Take the Surgical Safety Checklist developed by the World Health Organization in 2008 to reduce complications and mortality from surgery. It’s a 19-item checklist – what could be simpler than a piece of paper? It was designed by clinicians so you’d think it would be widely used. But large implementation studies across countries and regions found people were not complying. Why? In interviews, clinicians said, “The checklist just appeared. There was no discussion about it,” or “Our chief executive said ‘You will do this’”. So it’s not only about the simplicity or complexity of an intervention, it’s also about the implementation journey. Studies and clinical trials I’ve been involved in have uncovered evidence as to why the checklist wasn’t more widely used, and we’ve provided advice to boost its uptake.

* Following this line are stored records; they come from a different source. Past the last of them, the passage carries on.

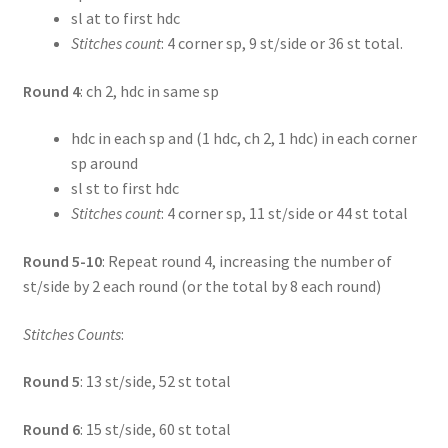
sl at to first hdc
Stitches count
: 4 corner sp, 9 st/side or 36 st total.
Round 4
: ch 2, hdc in same sp
hdc in each sp and (1 hdc, ch 2, 1 hdc) in each corner
sp around
sl st to first hdc
Stitches count
: 4 corner sp, 11 st/side or 44 st total
Round 5-10
: Repeat round 4, increasing the number of
st/side by 2 each round (or the total by 8 each round)
Stitches Counts
:
Round 5
: 13 st/side, 52 st total
Round 6
: 15 st/side, 60 st total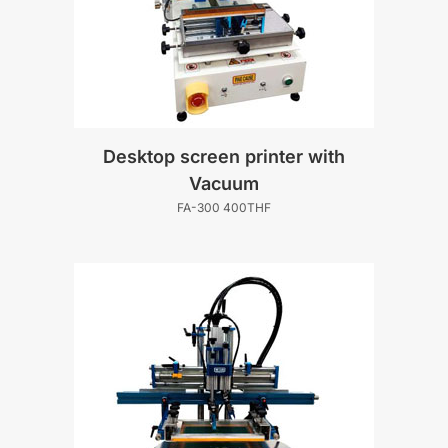
Desktop screen printer with
Vacuum
FA-300 400THF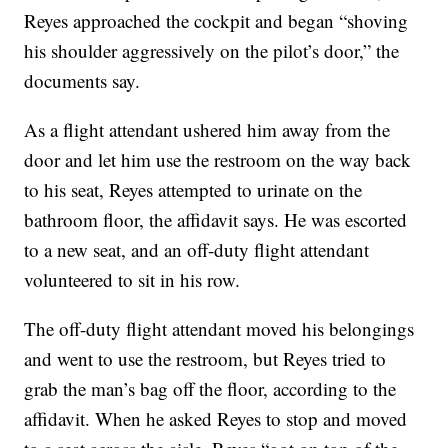
Reyes approached the cockpit and began “shoving
his shoulder aggressively on the pilot’s door,” the
documents say.
As a flight attendant ushered him away from the
door and let him use the restroom on the way back
to his seat, Reyes attempted to urinate on the
bathroom floor, the affidavit says. He was escorted
to a new seat, and an off-duty flight attendant
volunteered to sit in his row.
The off-duty flight attendant moved his belongings
and went to use the restroom, but Reyes tried to
grab the man’s bag off the floor, according to the
affidavit. When he asked Reyes to stop and moved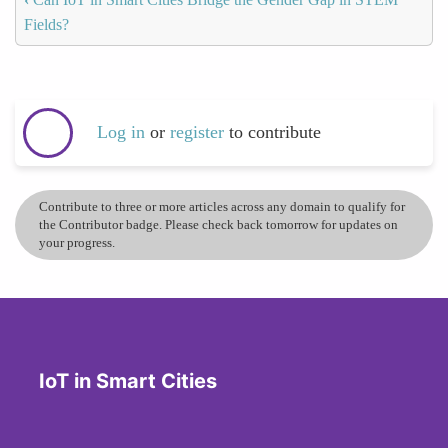
Fields?
Log in
or
register
to contribute
Contribute to three or more articles across any domain to qualify for
the Contributor badge. Please check back tomorrow for updates on
your progress.
IoT in Smart Cities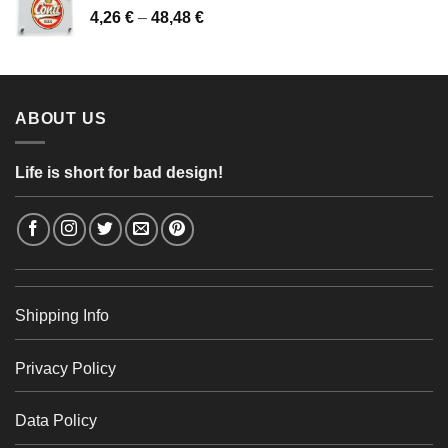
Price
4,26
€
–
48,48
€
through
range:
56,24 €
4,26 €
through
48,48 €
ABOUT US
Life is short for bad design!
Shipping Info
Privacy Policy
Data Policy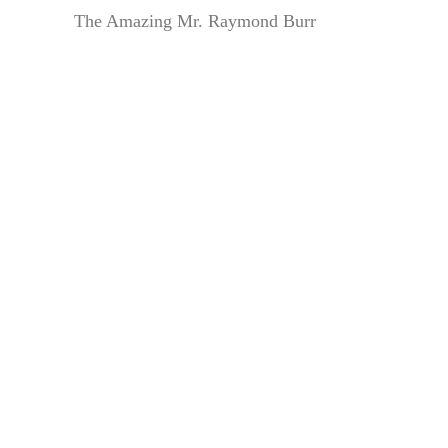
The Amazing Mr. Raymond Burr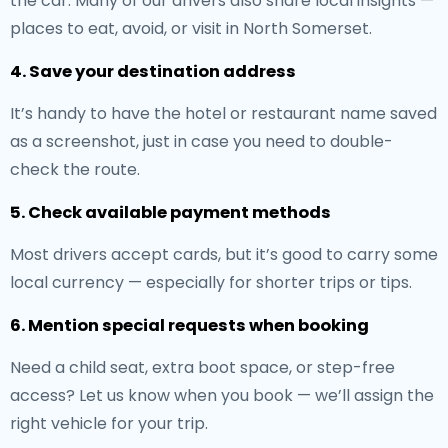
the car. Many of our drivers also share local insights —
places to eat, avoid, or visit in North Somerset.
4. Save your destination address
It’s handy to have the hotel or restaurant name saved
as a screenshot, just in case you need to double-
check the route.
5. Check available payment methods
Most drivers accept cards, but it’s good to carry some
local currency — especially for shorter trips or tips.
6. Mention special requests when booking
Need a child seat, extra boot space, or step-free
access? Let us know when you book — we’ll assign the
right vehicle for your trip.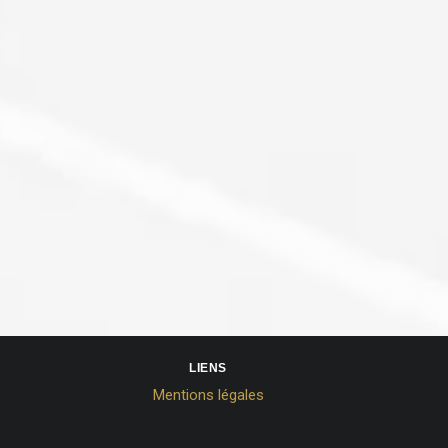
LIENS
Mentions légales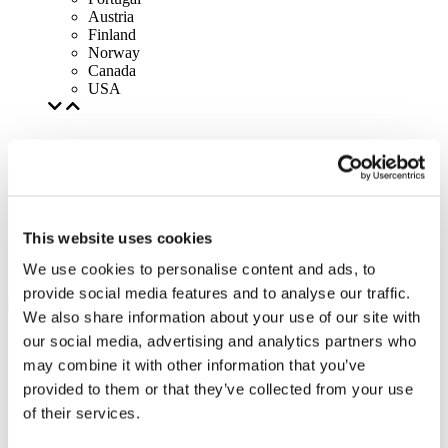
Austria
Finland
Norway
Canada
USA
This website uses cookies
We use cookies to personalise content and ads, to
provide social media features and to analyse our traffic.
We also share information about your use of our site with
our social media, advertising and analytics partners who
may combine it with other information that you’ve
provided to them or that they’ve collected from your use
of their services.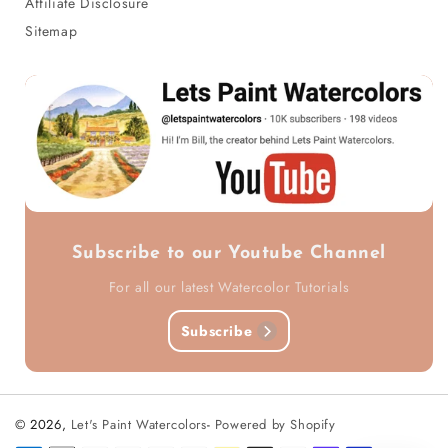
Affiliate Disclosure
Sitemap
Subscribe to our Youtube Channel
For all our latest Watercolor Tutorials
Subscribe
© 2026,
Let's Paint Watercolors
-
Powered by Shopify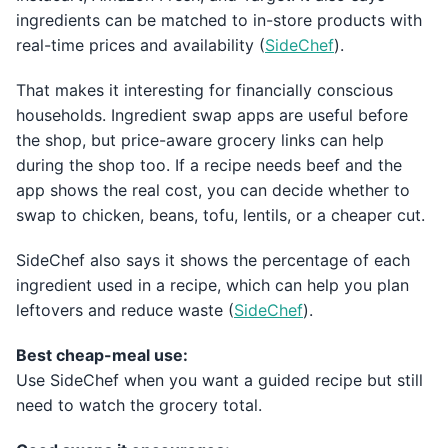
ingredients can be matched to in-store products with
real-time prices and availability (
SideChef
).
That makes it interesting for financially conscious
households. Ingredient swap apps are useful before
the shop, but price-aware grocery links can help
during the shop too. If a recipe needs beef and the
app shows the real cost, you can decide whether to
swap to chicken, beans, tofu, lentils, or a cheaper cut.
SideChef also says it shows the percentage of each
ingredient used in a recipe, which can help you plan
leftovers and reduce waste (
SideChef
).
Best cheap-meal use:
Use SideChef when you want a guided recipe but still
need to watch the grocery total.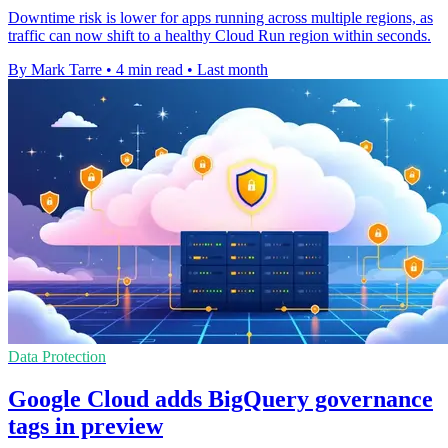
Downtime risk is lower for apps running across multiple regions, as
traffic can now shift to a healthy Cloud Run region within seconds.
By Mark Tarre
•
4 min read
•
Last month
Data Protection
Google Cloud adds BigQuery governance
tags in preview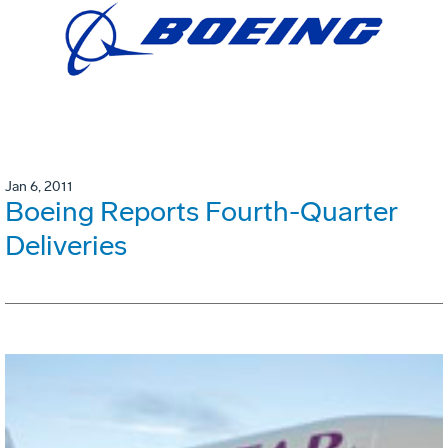
Jan 6, 2011
Boeing Reports Fourth-Quarter
Deliveries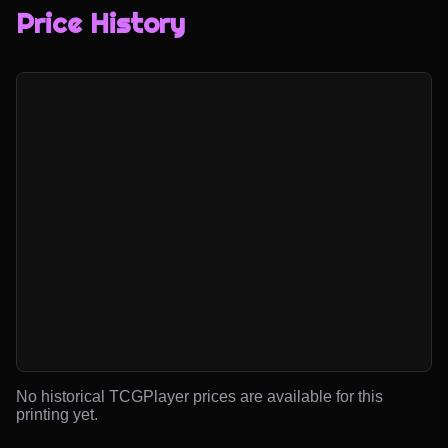
Price History
No historical TCGPlayer prices are available for this
printing yet.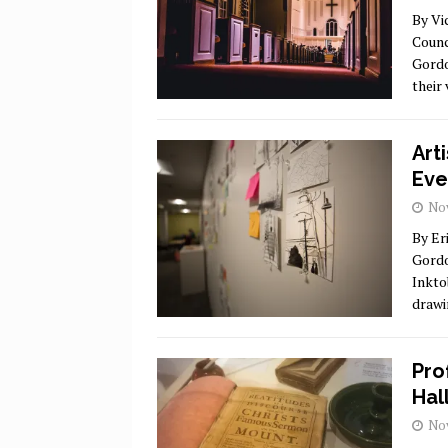
By Vi
Counc
Gordo
their
Art
Eve
Nov
By Er
Gordo
Inkto
drawi
Pro
Hal
Nov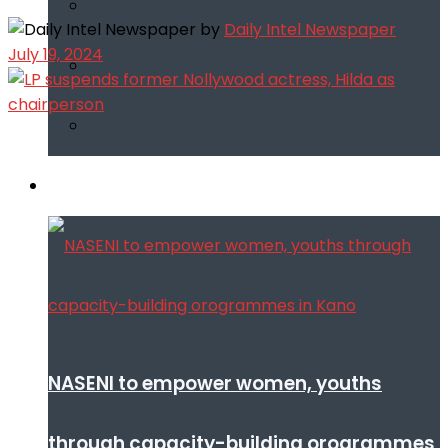
by
Daily Intel Newspaper
July 19, 2024
Infotech
NASENI to empower women, youths
through capacity-building orogrammes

One of the keynotes at our inaugural EIS 2023 Singapore Symposium was so refreshing because it was all about why programmes fail. If something doesn't work on a programmatic level, it's really helpful because it’s an opportunity to learn how to do things differently and also what not to do and why.
What are BISI’s goals in Singapore?
We have four focus areas: research, capacity-building, network-building and supporting real-world implementation in Singapore.

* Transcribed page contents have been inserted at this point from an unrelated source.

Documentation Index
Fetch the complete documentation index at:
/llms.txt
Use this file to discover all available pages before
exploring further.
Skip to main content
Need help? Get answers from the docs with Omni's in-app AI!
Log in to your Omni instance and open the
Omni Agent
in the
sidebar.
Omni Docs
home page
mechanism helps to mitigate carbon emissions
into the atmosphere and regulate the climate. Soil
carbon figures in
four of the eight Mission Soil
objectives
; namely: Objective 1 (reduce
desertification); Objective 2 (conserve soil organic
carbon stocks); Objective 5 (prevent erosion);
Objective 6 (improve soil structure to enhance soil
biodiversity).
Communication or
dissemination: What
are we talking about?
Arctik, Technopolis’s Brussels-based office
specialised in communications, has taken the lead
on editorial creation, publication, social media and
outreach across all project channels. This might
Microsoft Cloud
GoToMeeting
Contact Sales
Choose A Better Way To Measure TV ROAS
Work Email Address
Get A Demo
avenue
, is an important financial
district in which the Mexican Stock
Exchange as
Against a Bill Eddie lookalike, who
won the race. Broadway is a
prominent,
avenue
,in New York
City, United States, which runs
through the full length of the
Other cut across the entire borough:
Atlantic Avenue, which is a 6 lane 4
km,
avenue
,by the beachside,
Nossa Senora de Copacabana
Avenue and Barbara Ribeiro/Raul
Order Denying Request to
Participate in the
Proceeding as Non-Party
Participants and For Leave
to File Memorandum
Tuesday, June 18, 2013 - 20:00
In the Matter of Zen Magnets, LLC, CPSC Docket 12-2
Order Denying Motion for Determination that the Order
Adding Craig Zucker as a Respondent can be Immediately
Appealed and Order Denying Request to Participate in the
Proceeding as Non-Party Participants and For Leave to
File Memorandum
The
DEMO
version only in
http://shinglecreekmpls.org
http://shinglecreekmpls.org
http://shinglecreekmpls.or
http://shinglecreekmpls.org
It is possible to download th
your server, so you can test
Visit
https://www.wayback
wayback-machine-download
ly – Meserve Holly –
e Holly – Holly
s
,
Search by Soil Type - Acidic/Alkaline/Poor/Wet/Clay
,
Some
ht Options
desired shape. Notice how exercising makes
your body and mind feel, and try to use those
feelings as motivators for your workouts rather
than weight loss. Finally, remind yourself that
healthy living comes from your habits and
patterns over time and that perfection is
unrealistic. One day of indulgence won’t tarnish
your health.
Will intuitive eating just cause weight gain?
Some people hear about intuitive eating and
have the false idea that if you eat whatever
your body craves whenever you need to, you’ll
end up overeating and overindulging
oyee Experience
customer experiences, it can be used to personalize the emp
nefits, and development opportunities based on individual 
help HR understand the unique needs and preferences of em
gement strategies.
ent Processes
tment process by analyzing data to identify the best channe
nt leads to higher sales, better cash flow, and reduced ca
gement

As a research centre, we want to produce excellent research. We’re interested in studying adaptation processes, what works in Southeast Asia, and novel methodologies for implementation-effectiveness trials. On the capacity side, BISI offers an array of continued education training for healthcare professionals, to enhance their skills; our Masters programme in behavioural and implementation sciences in health and PhD programme will both be available in 2024. We also want to build a network of clinicians, service providers and academics so that skills and talent combine to tackle some of the major population health challenges and healthcare delivery issues in Singapore and the region.
Finally, we will support on-the-ground implementation of public health and clinical programmes across Singapore – not least by using approaches that include all stakeholders from clinicians to managers and patients. One important stakeholder is the “seldom heard” – the people whose voices never make it to the table, such as minorities, people with low digital literacy, or those from lower income backgrounds. We need to prioritize these communities so that interventions reach everybody, not only a small, well-informed minority. This is one of the big challenges in the coming years.
What has been your own research journey?
I’m a psychologist by training. After spending ten years designing and evaluating healthcare interventions, I shifted my attention to why on earth we have so many interventions that seem to work in a research environment and yet daily life for most of my clinical colleagues and their patients remained pretty much the same. Since then, I’ve spent a lot of time studying perioperative care, care in long-term conditions such as cancer and diabetes and, more recently, the interface of mental and physical health.
When people think of behaviour change, they often cite the book Nudge, by Richard Thaler and Cass Sunstein. The book has been important in bringing the field to popular attention and showing there is a whole science behind behaviour change. Nudge is just a tiny part of the theory but it’s a way to start a conversation. That’s important because it’s our duty, when we engage with people who are not scientists, to explain what we do and how we do it in a way that's relevant to them. Part of translating evidence into practice is being able to speak different “languages” to different audiences.